BRIDGE: Something that concerns me right now as a dancer is that I love doing movement that I am really tired of watching. In other words, I have a whole vocabulary of movement that’s built into my body through years of training, and these are the first things that "come out" when I am improvising and choreographing. They are my habits and my "go to" moves, moves that are comfortable and feel good on my body (for me specifically this is a lot of spinning, long leg and arm extensions, and in general very distal movement). But when I watch myself do this movement (on video or even in the studio mirror), I feel like it’s movement I've seen a thousand times— I am bored with it. In some way I address this conflict in my current work.

KOSOKO: We live in a YOUTUBE-GOOGLE-nation.
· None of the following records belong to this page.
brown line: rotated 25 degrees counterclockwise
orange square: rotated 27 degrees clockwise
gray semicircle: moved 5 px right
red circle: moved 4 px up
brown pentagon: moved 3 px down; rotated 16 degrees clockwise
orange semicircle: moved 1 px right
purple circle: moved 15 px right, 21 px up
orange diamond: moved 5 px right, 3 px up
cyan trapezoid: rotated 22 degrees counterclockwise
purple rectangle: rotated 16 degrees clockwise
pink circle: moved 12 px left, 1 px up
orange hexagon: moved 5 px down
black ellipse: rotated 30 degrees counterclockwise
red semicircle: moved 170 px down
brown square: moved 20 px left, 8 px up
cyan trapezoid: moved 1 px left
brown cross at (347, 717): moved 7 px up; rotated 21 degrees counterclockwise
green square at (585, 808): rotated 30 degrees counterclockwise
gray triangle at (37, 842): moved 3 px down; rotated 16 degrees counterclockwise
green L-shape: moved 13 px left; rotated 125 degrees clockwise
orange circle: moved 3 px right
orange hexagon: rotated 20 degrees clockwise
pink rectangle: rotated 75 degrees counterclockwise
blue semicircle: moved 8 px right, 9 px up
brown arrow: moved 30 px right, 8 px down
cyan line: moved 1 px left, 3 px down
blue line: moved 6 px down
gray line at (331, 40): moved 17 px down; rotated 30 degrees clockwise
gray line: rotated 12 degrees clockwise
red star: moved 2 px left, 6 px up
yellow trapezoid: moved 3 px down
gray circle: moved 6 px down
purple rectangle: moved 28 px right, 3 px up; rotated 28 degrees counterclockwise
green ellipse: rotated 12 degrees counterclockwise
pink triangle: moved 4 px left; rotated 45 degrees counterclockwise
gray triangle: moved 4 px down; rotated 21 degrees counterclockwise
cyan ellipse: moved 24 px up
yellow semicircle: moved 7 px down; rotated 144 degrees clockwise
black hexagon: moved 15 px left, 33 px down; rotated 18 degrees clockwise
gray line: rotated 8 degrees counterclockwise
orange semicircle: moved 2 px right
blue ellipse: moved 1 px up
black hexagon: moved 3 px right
How has technology influenced and/or hindered your creativity as a dance-maker?

BRIDGE: I've worked a lot with video since 2000, and almost every work that I've created in the last ten years has been danced to electronic music. So in those two examples, technology has clearly been very important. With this current work, I've found a new way to use technology as a tool: I videotaped all the dance material (as I always do), but rather than just watching it over and over again on my TV screen, this time I imported it all into iMovie. For the quartet, I broke all the material into separate clips and named them all. Then I started moving the clips around, and this was how I came up with the structure for the work. I had a lot of fun doing this and I think I'll definitely work this way again. Also, I found some of the sound source material for Subject on the internet through file sharing and YouTube.

Structure first, movement last

KOSOKO: Subject in Two Parts is broken into two sections: a solo and a group piece. Choreographically, what is different in the construction of your solo verses the group work?

BRIDGE: This was the first solo work that I've created with the help of an outside director, and I don't think I'll be able to go back to working without one in the future! Greg Giovanni came into my process very early in the creation of the solo. One of the first tasks he gave me was to create a structure, so before I even had any movement for the solo, I already had a lot of ideas and a timeline all mapped out. Movement came last— well, actually sound and video came last, but in terms of choreography the movement was the last to be created. The process for the quartet was completely different…we made material (and a TON of it) for about two weeks straight, and only in the third week did we start putting things together, overlapping, building a structure and making transitions. I think this makes the group work feel a bit more like a series of vignettes, or like the aperture of a camera lens opening and closing to reveal worlds and then hide them again, while the solo seems to have more of a temporal progression.

KOSOKO: You channel some pretty ironic and iconic characters in your new work. Why these characters in particular?

BRIDGE: To be honest, these are just characters that I've studied or come into contact with and that have inspired me at different times in my own life. They were all good jumping-off points, and all very rich characters to mine for information and inspiration. If I were a different person, or had a different past trajectory, I imagine that Marilyn Monroe, Carolee Schneeman, William S. Burroughs, and the Pookah could just as easily have been replaced with, say, Judy Garland, Valie Export, Charles Bukowski, and, well, the Pookah has to be the Pookah.